Z tym ,że i Millet już chyba nie robi tych plecaków :/
Jeśli chodzi o wagę, czasem paradoksalnie, cięższy plecak wypakowany sprawia mniej ciężkie wrażenie na plecach niż ten lżejszy o mniej wygodnym systemie nośnym.
Dla mnie ideałem był system nośny Tatonki oparty na prętach, który niestety skasowałem 2x i nie odważyłem się spróbować po raz 3ci.
Chciałbym też kiedyś ponosić właśnie Bioflex Berghausa oraz ospreyowe plecy.Może kiedyś będzie okazja.

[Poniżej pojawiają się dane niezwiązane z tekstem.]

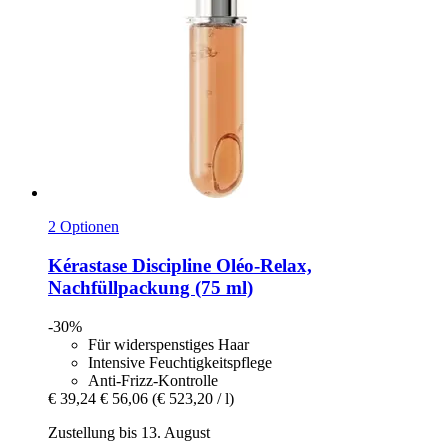
2 Optionen
Kérastase
Discipline Oléo-​Relax,
Nachfüllpackung (75 ml)
-30%
Für widerspenstiges Haar
Intensive Feuchtigkeitspflege
Anti-Frizz-Kontrolle
€ 39,24
€ 56,06
(€ 523,20 / l)
Zustellung bis 13. August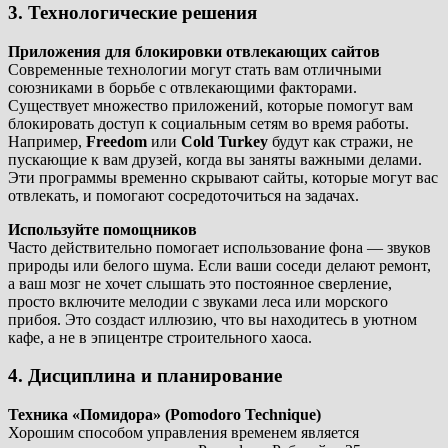
3. Технологические решения
Приложения для блокировки отвлекающих сайтов
Современные технологии могут стать вам отличными
союзниками в борьбе с отвлекающими факторами.
Существует множество приложений, которые помогут вам
блокировать доступ к социальным сетям во время работы.
Например,
Freedom
или
Cold Turkey
будут как стражи, не
пускающие к вам друзей, когда вы заняты важными делами.
Эти программы временно скрывают сайты, которые могут вас
отвлекать, и помогают сосредоточиться на задачах.
Используйте помощников
Часто действительно помогает использование фона — звуков
природы или белого шума. Если ваши соседи делают ремонт,
а ваш мозг не хочет слышать это постоянное сверление,
просто включите мелодии с звуками леса или морского
прибоя. Это создаст иллюзию, что вы находитесь в уютном
кафе, а не в эпицентре строительного хаоса.
4. Дисциплина и планирование
Техника «Помидора» (Pomodoro Technique)
Хорошим способом управления временем является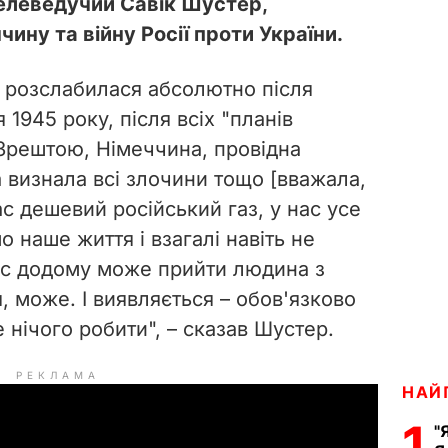
елеведучий Савік Шустер,
ину та війну Росії проти України.
я, розслабилася абсолютно після
я 1945 року, після всіх "планів
Зрештою, Німеччина, провідна
 визнала всі злочини тощо [вважала,
ас дешевий російський газ, у нас усе
о наше життя і взагалі навіть не
ас додому може прийти людина з
, може. І виявляється – обов'язково
 нічого робити", – сказав Шустер.
РЕКЛАМА
НАЙ
1
"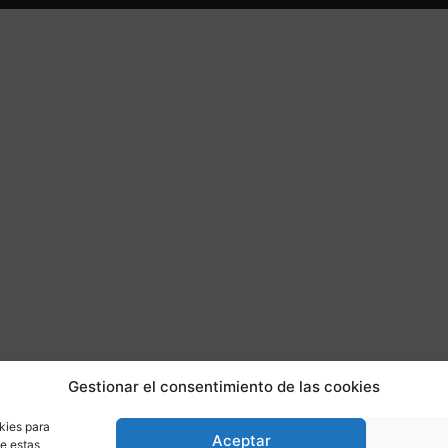
Gestionar el consentimiento de las cookies
kies para
Aceptar
de estas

Patrząc, w jaką stronę idzie rynek, tj. odchudzania wagi, trochę mam wątpliwości, czy to jest opłacalne, jeśli traci na wygodzie i nośności systemów.
@Braavosi, jestem pod wrażeniem. Napisałeś merytorycznego posta, bez głupich porównań do samochodów i odniesień do badań laboratoryjnych i odwracania kota ogonem.
Tylko nasuwa mi się pytanie: od ilu lat wędrujesz? Bo jeśli nie zacząłeś 1980 roku to nie jesteś wiarygodny ;)
Troop - tak abstrahujac do meryterycznosci Twoich wypowiedzi, skad sie bierze u Ciebie ten poliester? Powaznie pytam, skad ty bierzesz dane, ze w plecakach deutera stosuje sie poliester? Zdajesz sobie sprawe, ze poliester i poliamid to nie jest to samo?
-------------------------------------------
Sprzedawca w sklepie outdoorowym. Anglia.